Doğrudan ayrımcılığın mevcut olup olmadığına yönelik geçerli bir ayrımın yapılabilmesi için, ayrımcılık iddiasında bulunan kişinin bulunduğu durum ile kıyaslanacağı durumun aynı veya benzer olması gerekmektedir. Bu noktada karşılaştırma unsuru oldukça önem taşır.
Bununla birlikte, söz konusu ayrımcı muamelenin 6701 sayılı TİHEK Kanunu’nda sayılan ayrımcılık temellerinden en az birine dayanması gerekmektedir. Doğrudan ayrımcılık incelenirken haklı gerekçenin bulunup bulunmadığına dikkat edilmelidir. Yapılan muamele, işlem veya durumun objektif, ölçülü ve makul bir nedene dayanması halinde ayrımcılık yasağı ihlal edilmemiş olacaktır.
e) Dolaylı ayrımcılık: Bir gerçek veya tüzel kişinin, 6701 sayılı TİHEK Kanunu’nda sayılan ayrımcılık temelleriyle bağlantılı olarak, görünüşte ayrımcı olmayan her türlü eylem, işlem ve uygulamalar sonucunda, hukuken tanınmış hak ve hürriyetlerden yararlanma bakımından nesnel olarak haklılaştırılamayan dezavantajlı bir konuma sokulması durumunda dolaylı ayrımcılıktan söz edilir.
Tarafsız gibi görünen bir düzenleme, ölçüt veya uygulama belli bir ırktan veya etnik kökenden olan kişileri başkalarına kıyasla belirli bir dezavantaj içine sokuyorsa dolaylı ayrımcılık meydana geldiği kabul edilecektir.
Dolaylı ayrımcılıkta eylemler görünüşte ayrımcı değildir. Bununla birlikte; kişilerin sahip oldukları farklı özellikler sonucu, farklı muameleye tabi tutulmaları gerekliliği ortaya çıkabilir. Dolayısıyla herkes için aynı şekilde geçerli olan bir durumun, farklı muameleye ihtiyaç duyan insanlara da uygulanması sonucu onların dezavantajlı bir duruma sokulması dolaylı ayrımcılık olarak ifade edilmektedir. Böyle bir durumda söz konusu uygulamayı uygulayan kişi ya da kuruluşlar bunun için iyi ve objektif kriterlere dayanan nedenleri olduğunu göstermelidir. Söz konusu uygulamanın amacının kişiyi dezavantajlı bir duruma düşürme amacı taşıyıp taşımaması önem taşımamaktadır.

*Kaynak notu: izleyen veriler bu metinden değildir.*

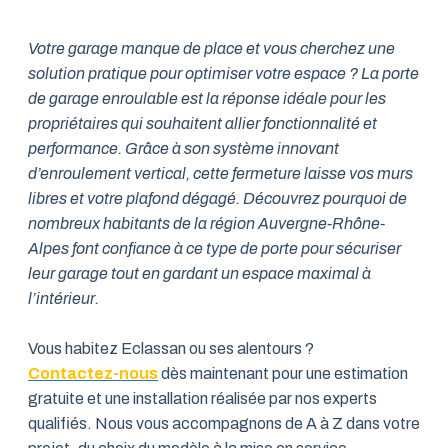
Votre garage manque de place et vous cherchez une
solution pratique pour optimiser votre espace ? La porte
de garage enroulable est la réponse idéale pour les
propriétaires qui souhaitent allier fonctionnalité et
performance. Grâce à son système innovant
d’enroulement vertical, cette fermeture laisse vos murs
libres et votre plafond dégagé. Découvrez pourquoi de
nombreux habitants de la région Auvergne-Rhône-
Alpes font confiance à ce type de porte pour sécuriser
leur garage tout en gardant un espace maximal à
l’intérieur.
Vous habitez Eclassan ou ses alentours ?
Contactez-nous
dès maintenant pour une estimation
gratuite et une installation réalisée par nos experts
qualifiés. Nous vous accompagnons de A à Z dans votre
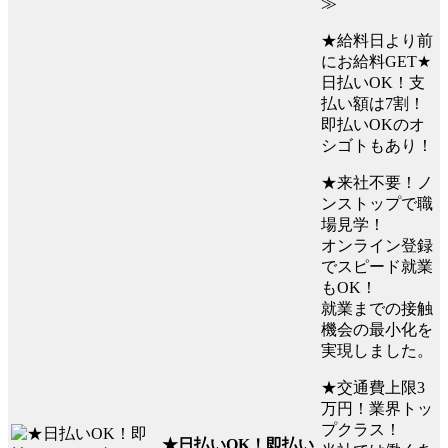
≫
★給料日より前
にお給料GET★
日払いOK！支
払い額は7割！
即払いOKのオ
シゴトもあり！
★来社不要！ノ
ンストップで職
場見学！
オンライン登録
でスピード就業
もOK！
就業までの接触
機会の最小化を
実現しました。
★交通費上限3
万円！業界トッ
プクラス！
★日払いOK！即払い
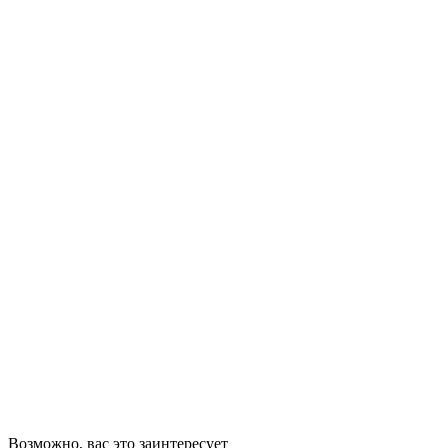
Возможно, вас это заинтересует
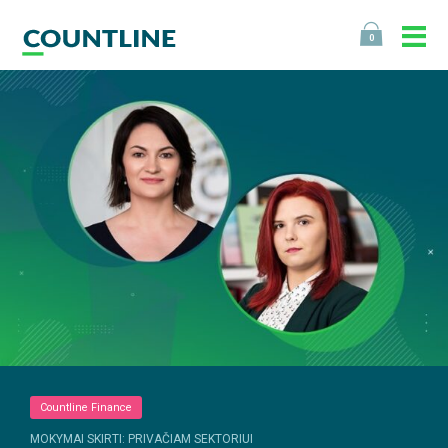
0
Countline Finance
MOKYMAI SKIRTI: PRIVAČIAM SEKTORIUI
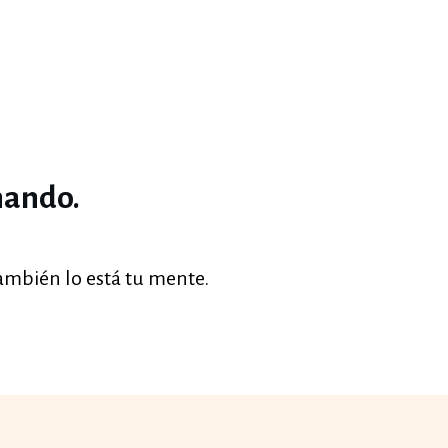
.
nando.
ambién lo está tu mente.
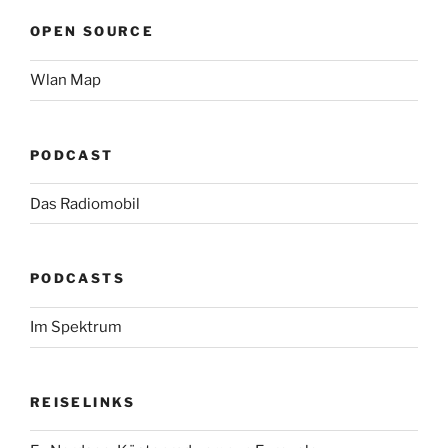
OPEN SOURCE
Wlan Map
PODCAST
Das Radiomobil
PODCASTS
Im Spektrum
REISELINKS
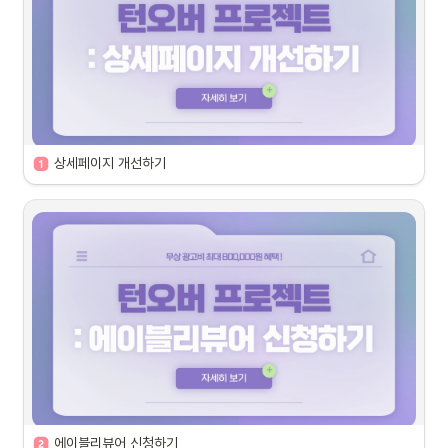
상세페이지 개선하기
미션 안내
신청 상품 조건
가이드 내 
개선이 필요한 부분에 해당
하며, 상세페
모집 기간
~ 2026년 2월 25일(수) 18:00
미션 시작 안내
2026년 2월 26일(목) 11:00
미션 수행 기간
2026년 2월 26일(목) 11:00 ~ 2026년 3월 6
리워드 지급일
2026년 3월 12일(목) 11:00
에이블리뷰어 신청하기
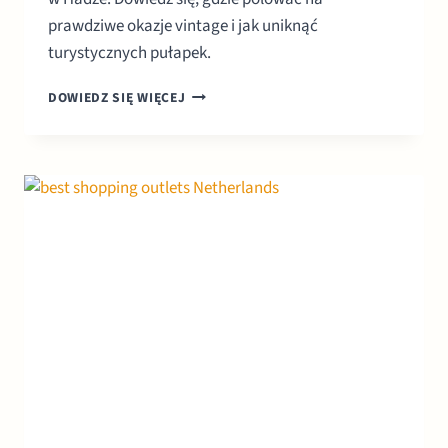
prawdziwe okazje vintage i jak uniknąć
turystycznych pułapek.
NAJLEPSZE
DOWIEDZ SIĘ WIĘCEJ
PCHLE
TARGI
W
HOLANDII:
PRZEWODNIK
KOLEKCJONERA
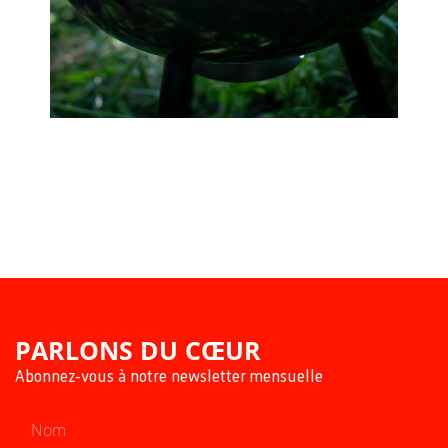
PARLONS DU CŒUR
Abonnez-vous à notre newsletter mensuelle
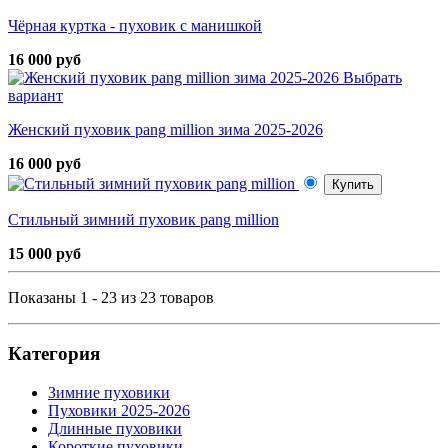
Чёрная куртка - пуховик с манишкой
16 000 руб
Выбрать
вариант
Женский пуховик pang million зима 2025-2026
16 000 руб
Купить
Стильный зимний пуховик pang million
15 000 руб
Показаны 1 - 23 из 23 товаров
Категория
Зимние пуховики
Пуховики 2025-2026
Длинные пуховики
Короткие пуховики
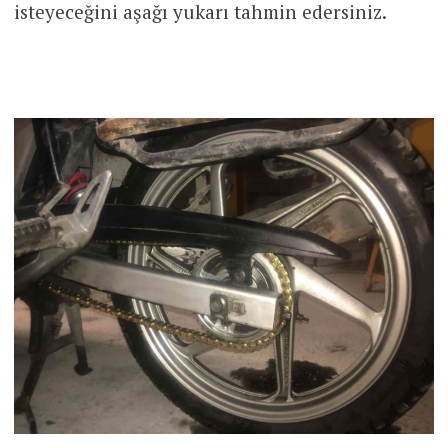
isteyeceğini aşağı yukarı tahmin edersiniz.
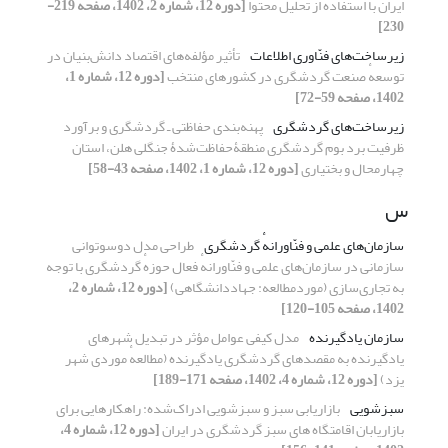
ایران با استفاده از تحلیل محتوا
[دوره 12، شماره 2، 1402، صفحه 219-
230]
زیرساخت‌های فنّاوری اطلاعات
تأثیر مؤلفه‌های اقتصاد دانش‌بنیان در
توسعهٔ صنعت گردشگری در کشورهای منتخب
[دوره 12، شماره 1،
1402، صفحه 59-72]
زیرساخت‌های گردشگری
پهنه‌بندی حفاظتی ـ گردشگری و برآورد
ظرفیت برد بوم گردشگری منطقۀحفاظت‌شدۀ جنگلی هلن، استان
چهارمحال و بختیاری
[دوره 12، شماره 1، 1402، صفحه 43-58]
س
سازمان‌های علمی و فنّاورانهٔ گردشگری
طراحی مدل دوسوتوانی
سازمانی در سازمان‌های علمی و فنّاورانهٔ فعال حوزهٔ گردشگری با توجه
به تجاری‌سازی (موردمطالعه: جهاددانشگاهی)
[دوره 12، شماره 2،
1402، صفحه 105-120]
سازمان یادگیرنده
مدل کیفی عوامل مؤثر در تبدیل شهرهای
یادگیرنده به مقصدهای گردشگری یادگیرنده (مطالعهٔ موردی شهر
یزد)
[دوره 12، شماره 4، 1402، صفحه 171-189]
سبزشویی
بازاریابی سبز و سبزشویی ادراک‌شده: راهکارهایی برای
بازاریابان اقامتگاه های سبز گردشگری در ایران
[دوره 12، شماره 4،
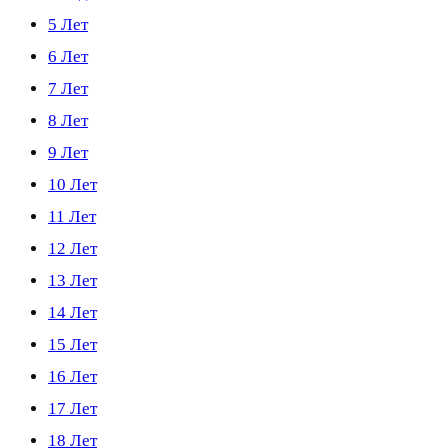
5 Лет
6 Лет
7 Лет
8 Лет
9 Лет
10 Лет
11 Лет
12 Лет
13 Лет
14 Лет
15 Лет
16 Лет
17 Лет
18 Лет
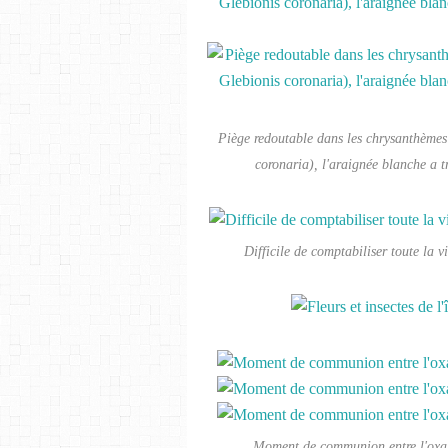
Piège redoutable dans les chrysanthème
coronaria), l'araignée blanche a 
Difficile de comptabiliser toute la v
Moment de communion entre l'oxali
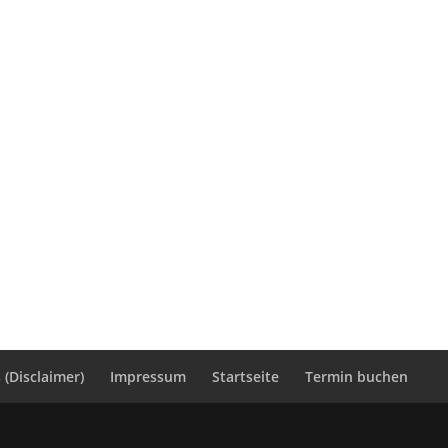
(Disclaimer)
Impressum
Startseite
Termin buchen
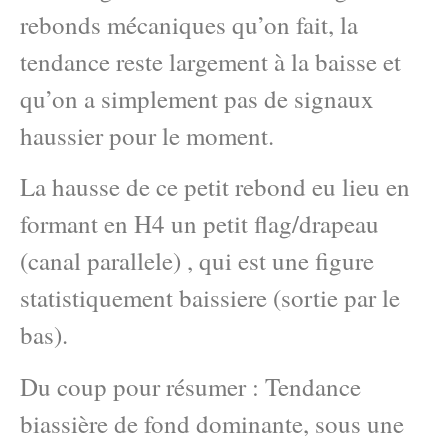
rebonds mécaniques qu’on fait, la
tendance reste largement à la baisse et
qu’on a simplement pas de signaux
haussier pour le moment.
La hausse de ce petit rebond eu lieu en
formant en H4 un petit flag/drapeau
(canal parallele) , qui est une figure
statistiquement baissiere (sortie par le
bas).
Du coup pour résumer : Tendance
biassière de fond dominante, sous une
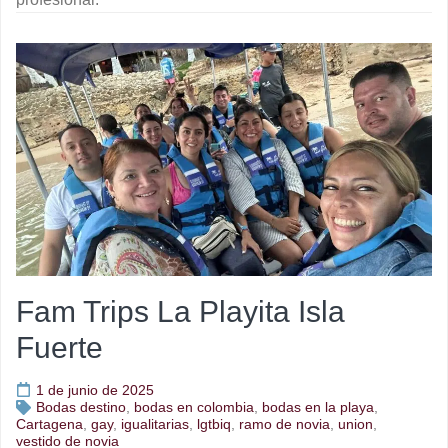
Fam Trips La Playita Isla
Fuerte
1 de junio de 2025
Bodas destino
,
bodas en colombia
,
bodas en la playa
,
Cartagena
,
gay
,
igualitarias
,
lgtbiq
,
ramo de novia
,
union
,
vestido de novia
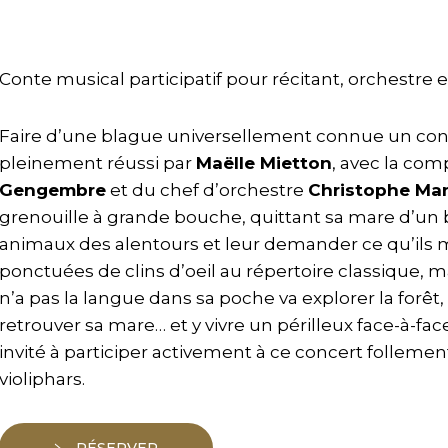
Conte musical participatif pour récitant, orchestre e
Faire d’une blague universellement connue un conte
pleinement réussi par
Maëlle Mietton
, avec la co
Gengembre
et du chef d’orchestre
Christophe Ma
grenouille à grande bouche, quittant sa mare d’un 
animaux des alentours et leur demander ce qu’ils 
ponctuées de clins d’oeil au répertoire classique, 
n’a pas la langue dans sa poche va explorer la forêt
retrouver sa mare… et y vivre un périlleux face-à-fac
invité à participer activement à ce concert follement
violiphars.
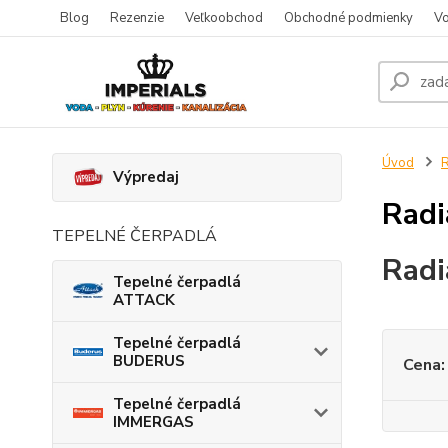
Blog
Rezenzie
Veľkoobchod
Obchodné podmienky
Vo
Úvod
R
Výpredaj
Rad
TEPELNÉ ČERPADLÁ
Rad
Tepelné čerpadlá
ATTACK
Tepelné čerpadlá
BUDERUS
Cena:
Tepelné čerpadlá
IMMERGAS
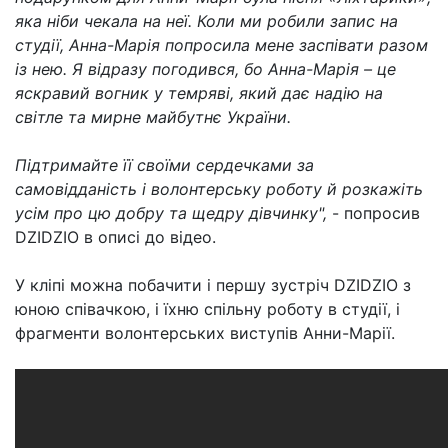
яка ніби чекала на неї. Коли ми робили запис на
студії, Анна-Марія попросила мене заспівати разом
із нею. Я відразу погодився, бо Анна-Марія – це
яскравий вогник у темряві, який дає надію на
світле та мирне майбутнє України.
Підтримайте її своїми сердечками за
самовідданість і волонтерську роботу й розкажіть
усім про цю добру та щедру дівчинку",
- попросив
DZIDZIO в описі до відео.
У кліпі можна побачити і першу зустріч DZIDZIO з
юною співачкою, і їхню спільну роботу в студії, і
фрагменти волонтерських виступів Анни-Марії.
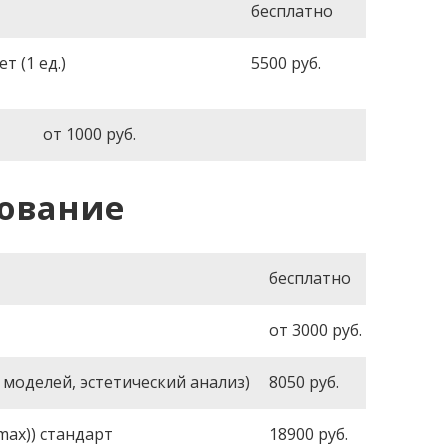
бесплатно
 (1 ед.)
5500
руб.
от 1000
руб.
ование
бесплатно
от 3000
руб.
 моделей, эстетический анализ)
8050
руб.
ax)) стандарт
18900
руб.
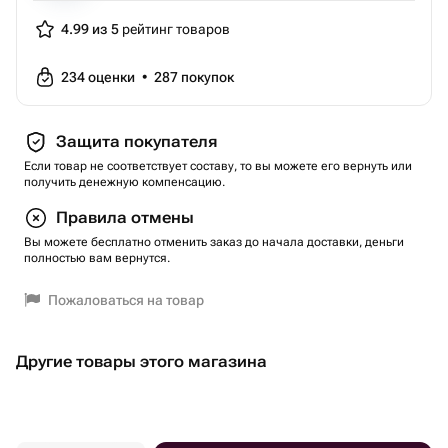
4.99 из 5
рейтинг товаров
234
оценки
•
287
покупок
Защита покупателя
Если товар не соответствует составу, то вы можете его вернуть или
получить денежную компенсацию.
Правила отмены
Вы можете бесплатно отменить заказ до начала доставки, деньги
полностью вам вернутся.
Пожаловаться на товар
Другие товары этого магазина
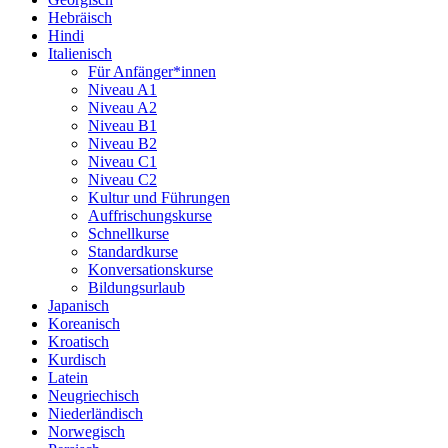
Hebräisch
Hindi
Italienisch
Für Anfänger*innen
Niveau A1
Niveau A2
Niveau B1
Niveau B2
Niveau C1
Niveau C2
Kultur und Führungen
Auffrischungskurse
Schnellkurse
Standardkurse
Konversationskurse
Bildungsurlaub
Japanisch
Koreanisch
Kroatisch
Kurdisch
Latein
Neugriechisch
Niederländisch
Norwegisch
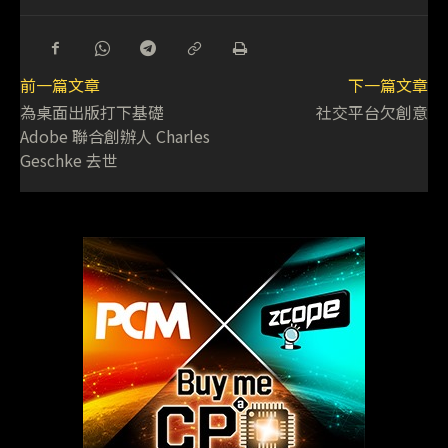
前一篇文章
下一篇文章
為桌面出版打下基礎
社交平台欠創意
Adobe 聯合創辦人 Charles
Geschke 去世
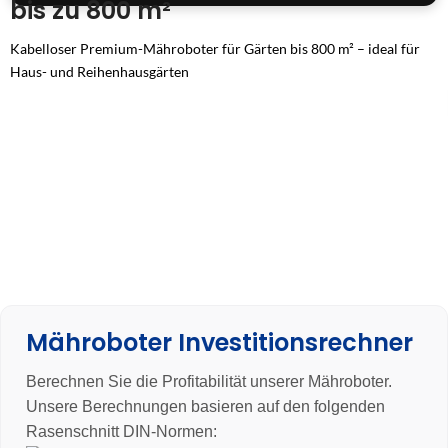
bis zu 800 m²
Kabelloser Premium-Mähroboter für Gärten bis 800 m² – ideal für
Haus- und Reihenhausgärten
AONavi™ 2.0 Navigation (nRTK & VSLAM 2.0) – zentimetergenaue
Führung ohne Begrenzungskabel
Vision AI 2.0 mit Binokular- & iToF-Kamera – sichere 24/7-
Hinderniserkennung bei Tag und Nacht
EdgeCut-Kantenschnitt – saubere Rasenkanten mit weniger als 2 cm
Abstand
Kompakt, leise & wendig – nur 60 dB(A), ideal für Wohngebiete und
enge Passagen
Smarte App- & 4G-Steuerung – volle Kontrolle, Updates &
Fernzugriff jederzeit
✓ 3 Jahre Garantie: Wir vertrauen unserem Gerät und unserer
Mähroboter Investitionsrechner
Qualität
Berechnen Sie die Profitabilität unserer Mähroboter.
Unsere Berechnungen basieren auf den folgenden
Rasenschnitt DIN-Normen:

TİHEK’in 25/08/2020 tarih ve 182 sayılı kararında; X Valiliğinin kararı ile geniş bir alanın yaya ve araç trafiğine kapatıldığı, yürüme zorluğu olan ortopedik engellilerin açık olan yolların yokuşlu ve çok merdivenli olması sebebiyle sorunsuz olarak yolculuklarını tamamlamalarının mümkün olmadığı, alternatif oluşturmadan yapılan uygulamanın engelli kişiler bakımından dolaylı ayrımcılık oluşturduğu iddia edilmiştir. Türkiye İnsan Hakları ve Eşitlik Kurulu; söz konusu başvuru dosyasında engelli olan başvuranın engellilik temelinde dolaylı ayrımcılığa uğradığı iddiası açısından ayrımcılık yasağı ihlali yapıldığına karar vermiştir. Kararın gerekçesinde “Valiliğin söz konusu kararı görünüşte hiçbir ayrım gözetmeksizin herkes için geçerli olan bir uygulama olmakla birlikte; engelliler, yaşlılar ve hamileler gibi hareket kısıtlığı bulunan kişilerin istedikleri noktaya ulaşmalarını zorlaştırması sonucunu doğurmaktadır.” açıklamalarına yer verilmiş olup ilgili Valilik aleyhine 5 bin TL idari para cezasına hükmedilmiştir.
f) İş yerinde yıldırma: Bir kişiyi işinden soğutmak, dışlamak, bıktırmak amacıyla kasıtlı olarak yapılan eylemleri ifade etmektedir. İş yerinde yıldırma literatürde mobbing olarak da geçmektedir. 6701 sayılı Kanun’da ayrımcılık türü olarak ifade edilen işyerinde yıldırmanın gerçekleşmesinin aynı Kanun’da belirtilen ayrımcılık temellerine dayanması gerekmektedir. Bu yönüyle, genel anlamda mobbing kavramı, 6701 sayılı Kanun’da tanımı yapılan iş yerinde yıldırma kavramından daha geniş bir alana nüfuz etmektedir. Bir olayı 6701 sayılı kanun kapsamında ayrımcılık türü olarak belirtilen iş yerinde yıldırma olarak inceleyebilmek için bazı unsurların bulunması gerekmektedir. Bu unsurlar şu şekilde sıralanabilir:
- Olay; iş yerinde gerçekleşmelidir.
- Davranış kasıtlı yapılmalıdır.
- Davranışın amacı kişiyi işinden soğutmak, dışlamak, bıktırmak olmalıdır.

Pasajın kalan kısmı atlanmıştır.